CCDAs provided chemical supply support to the USAAF. This unglamorous task consisted primarily of issuing chemical supplies, but also included salvage operations and munition filling. CCDA units generally established supply points in the forward area and depots in the rear area. Twenty CCDAs provided significant service during World War II.
At the beginning of the war, the authorized strength of the CCDAs under TOE 3-67 was 184 Soldiers. The CCDAs ended the war with 155 Soldiers assigned to a headquarters unit and three service platoons. Each of the modular service platoons included ammunition, toxic gas, general supply, and administrative sections. The platoons could be detached or pooled to operate one large depot.
Two CCDAs were located under the India-Burma ASC in the China-Burma-India Theater--the 769th CCDA in Calcutta, India, and the 771st CCDA in Ondal, India.
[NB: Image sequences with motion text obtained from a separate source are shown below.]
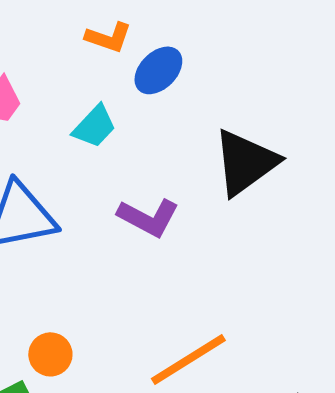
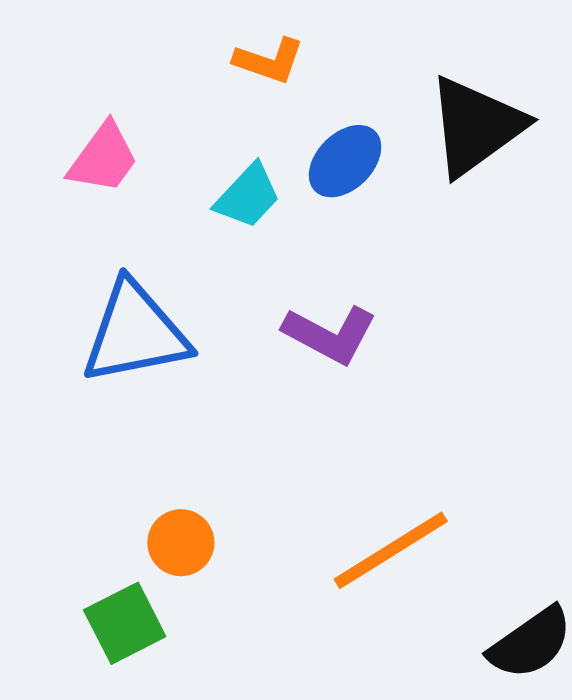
blue ellipse: (158, 70) -> (345, 161), moved
black triangle: (245, 162) -> (476, 126), moved

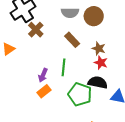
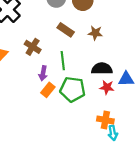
brown cross: (36, 30) -> (33, 47), moved
red star: (101, 63) -> (107, 87), moved
green pentagon: (80, 94) -> (73, 89), moved

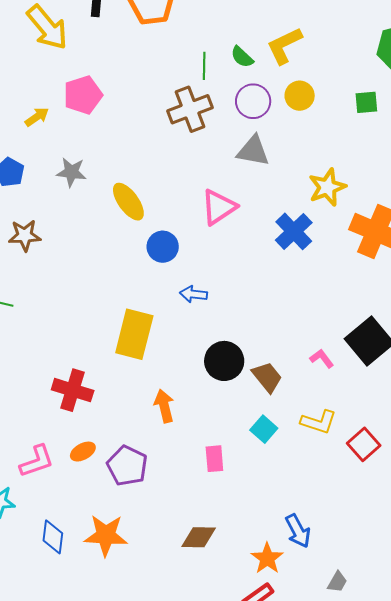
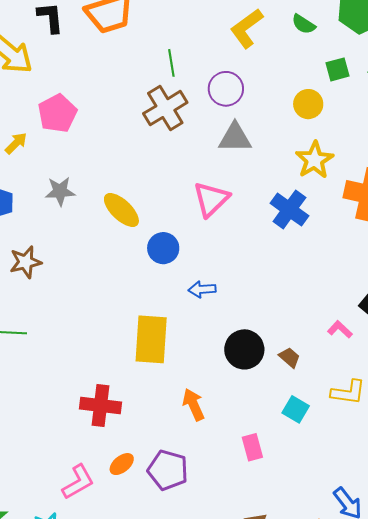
green semicircle: (242, 57) -> (304, 24), moved
yellow circle: (300, 96) -> (308, 104), moved
brown trapezoid: (267, 377) -> (290, 358), size x0.7

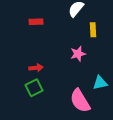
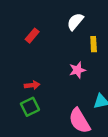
red rectangle: (36, 22) -> (32, 36), turned -48

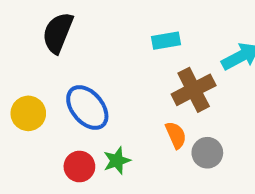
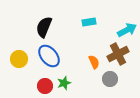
black semicircle: (58, 33) -> (44, 27), moved
brown cross: (194, 90) -> (118, 54), moved
orange semicircle: (176, 135) -> (94, 62), moved

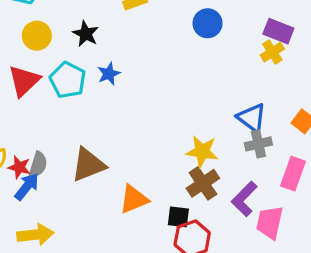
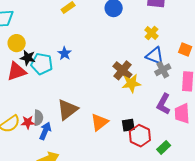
black star: (86, 34) -> (28, 58), moved
yellow cross: (272, 52) -> (151, 33), moved
red triangle: (24, 81) -> (17, 71), turned 40
brown cross: (203, 183) -> (122, 70), moved
blue arrow: (27, 187) -> (45, 131), moved

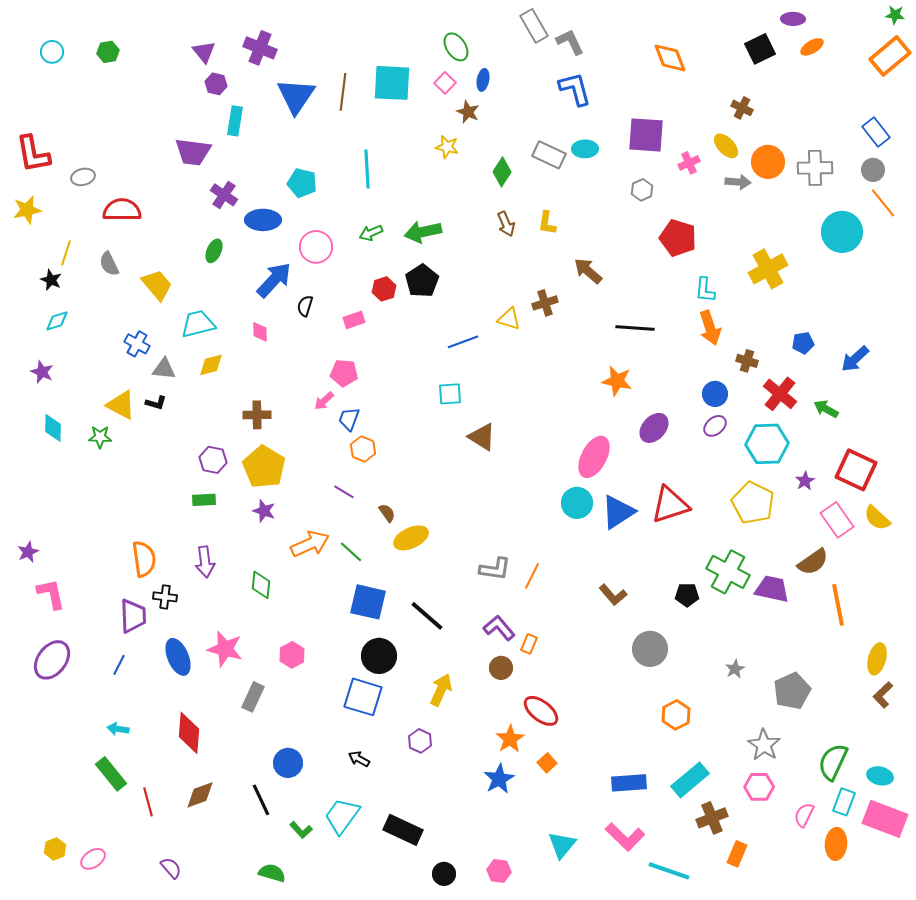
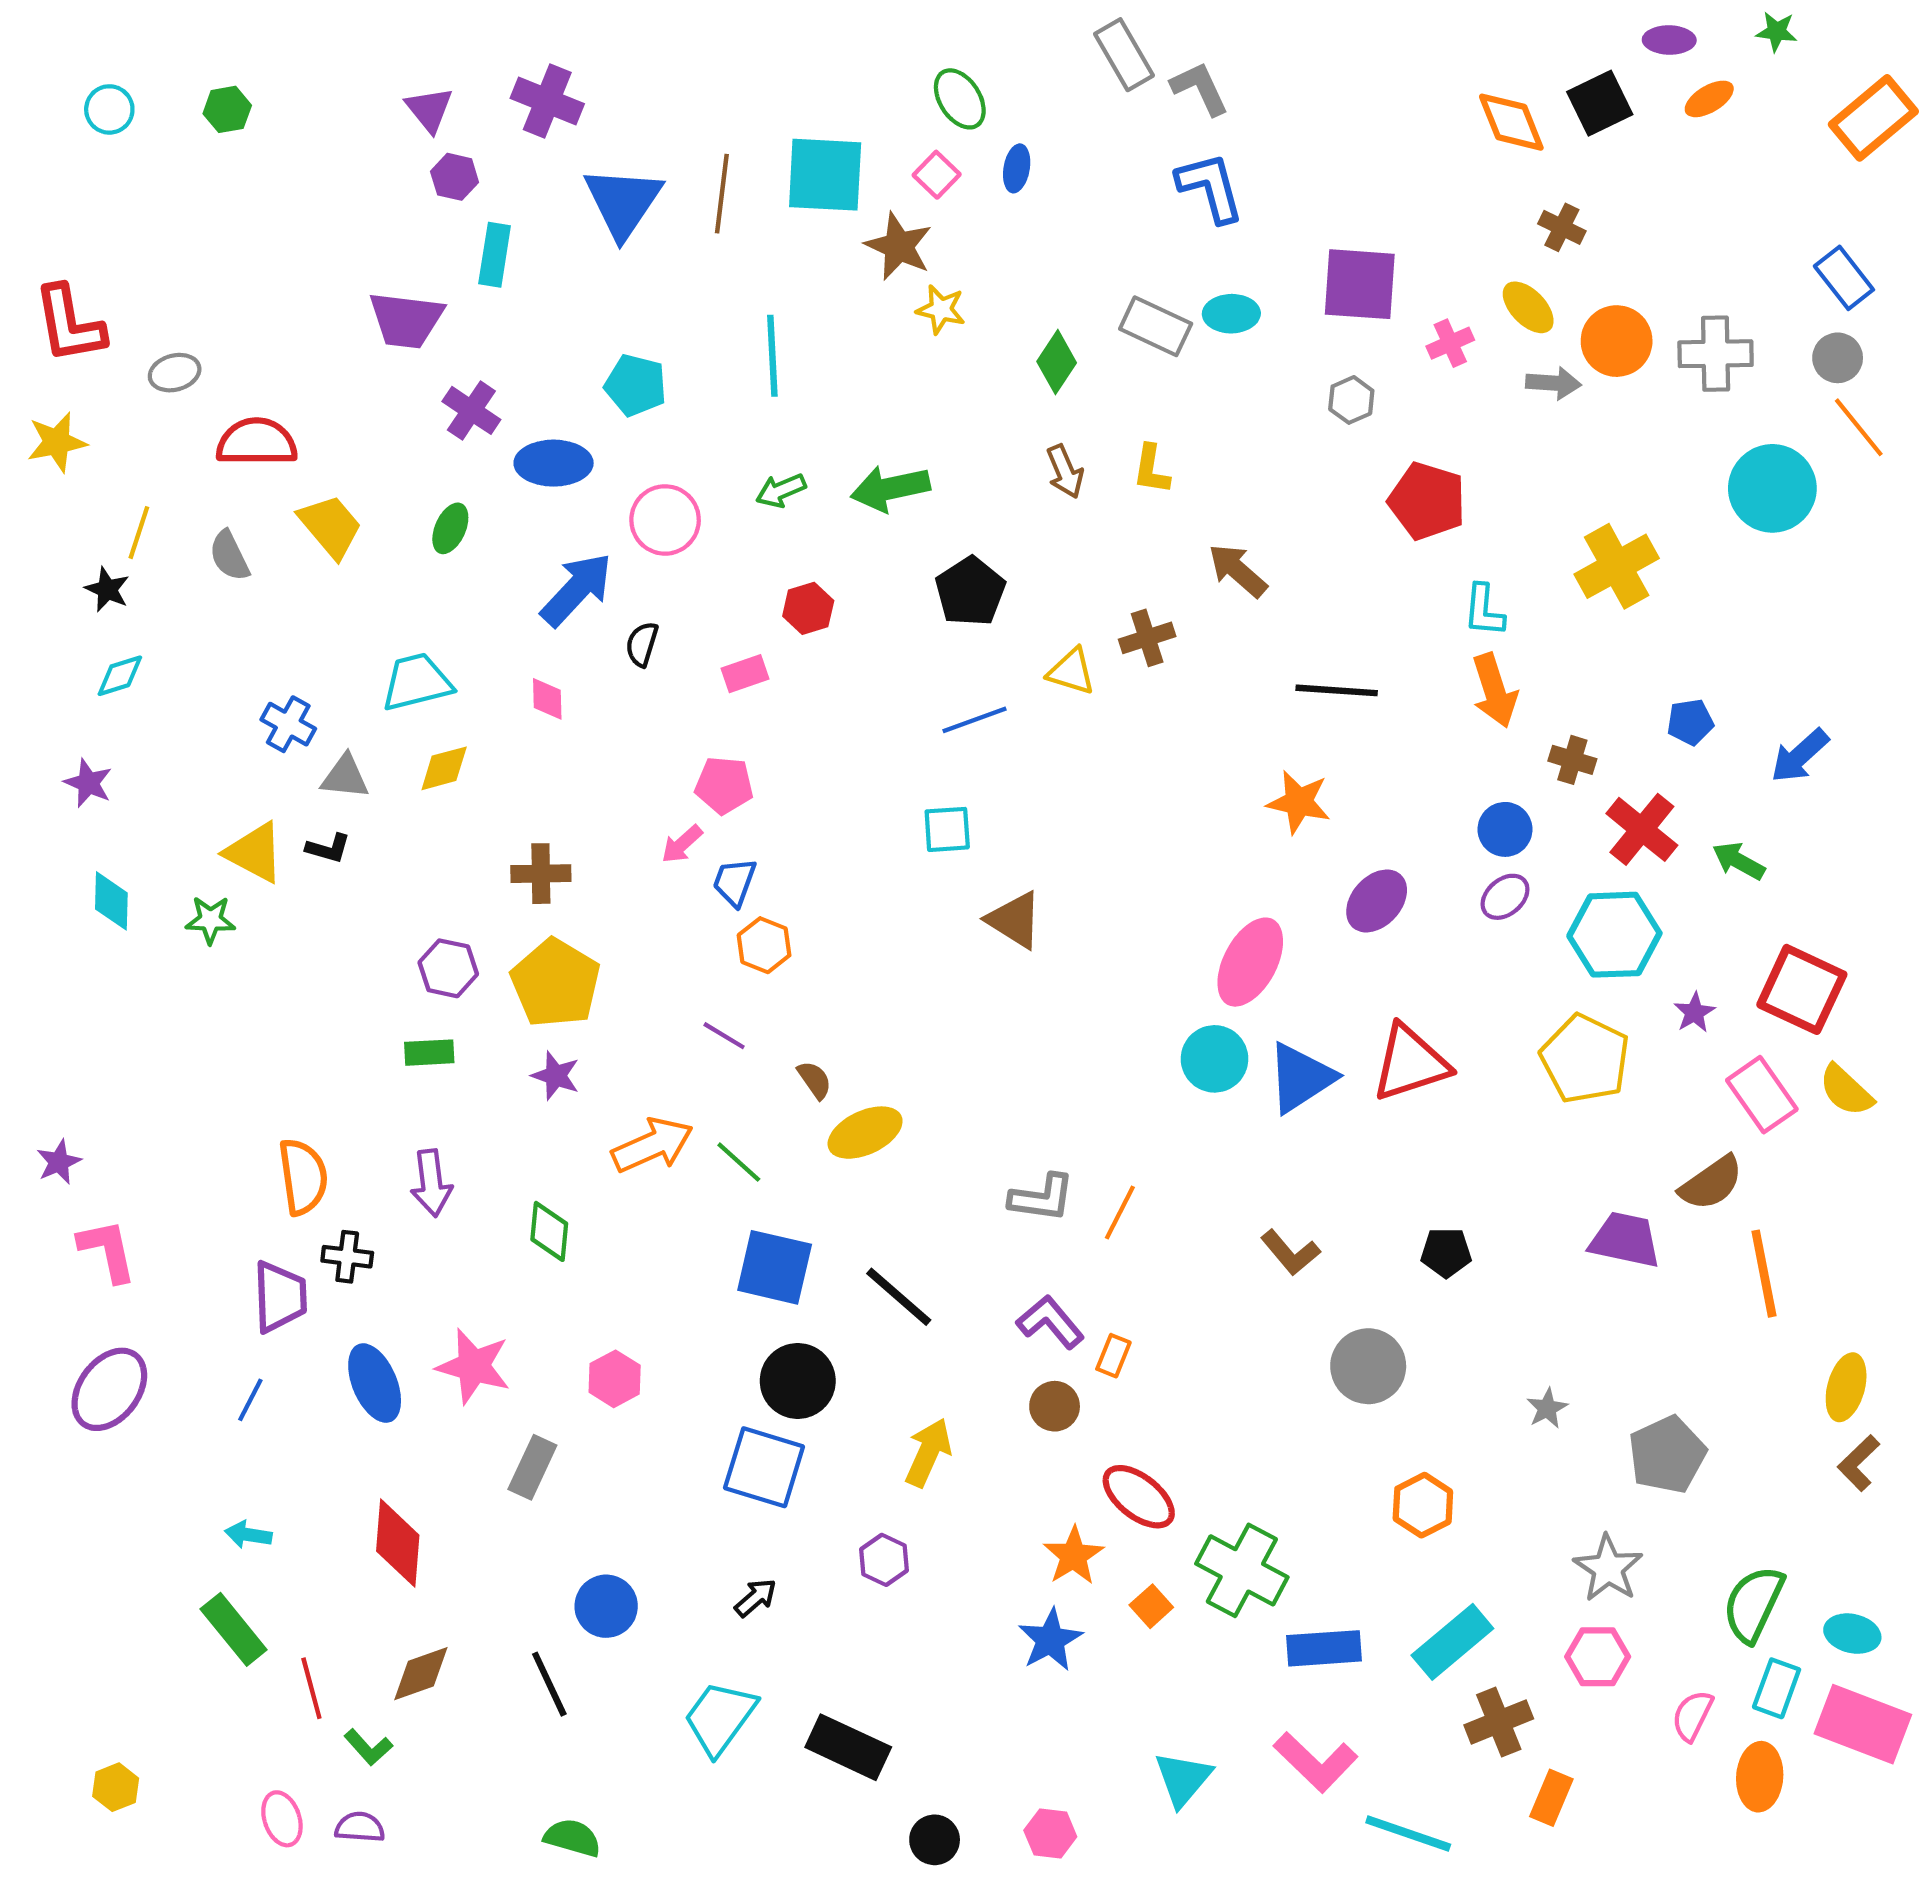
green star: (895, 15) -> (1777, 32), moved
orange diamond: (670, 58) -> (1511, 122), moved
brown star: (468, 112) -> (899, 246), moved, size x1.4
black pentagon: (422, 281) -> (970, 592), moved
yellow trapezoid: (157, 285) -> (330, 526), moved
green cross: (728, 572) -> (1242, 1570), moved
black arrow: (359, 759) -> (756, 1598), turned 110
green L-shape: (301, 830) -> (368, 1747), moved
pink ellipse: (93, 859) -> (282, 1819), moved, turned -75
purple semicircle: (171, 868) -> (360, 1827), turned -45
The 752d CCDA stored material at North Field, Guam, in support of XXI Bomber Command operations in the Pacific. The 754th CCDA (along with the 756th CCDA, located at Riseley, Bedfordshire, England) operated USAAF Station 517 at Little Heath, Suffolk, England, with a detachment that briefly filled M47A1 incendiary bombs at Warren Wood, Suffolk, in support of the 8th and 9th AFs in England. As the lines moved forward across France, the 761st CCDA operated at Barisley le Cote, France; the 762d CCDA operated at Pierrefonds, France; and the 766th CCDA operated a depot at Reims, France.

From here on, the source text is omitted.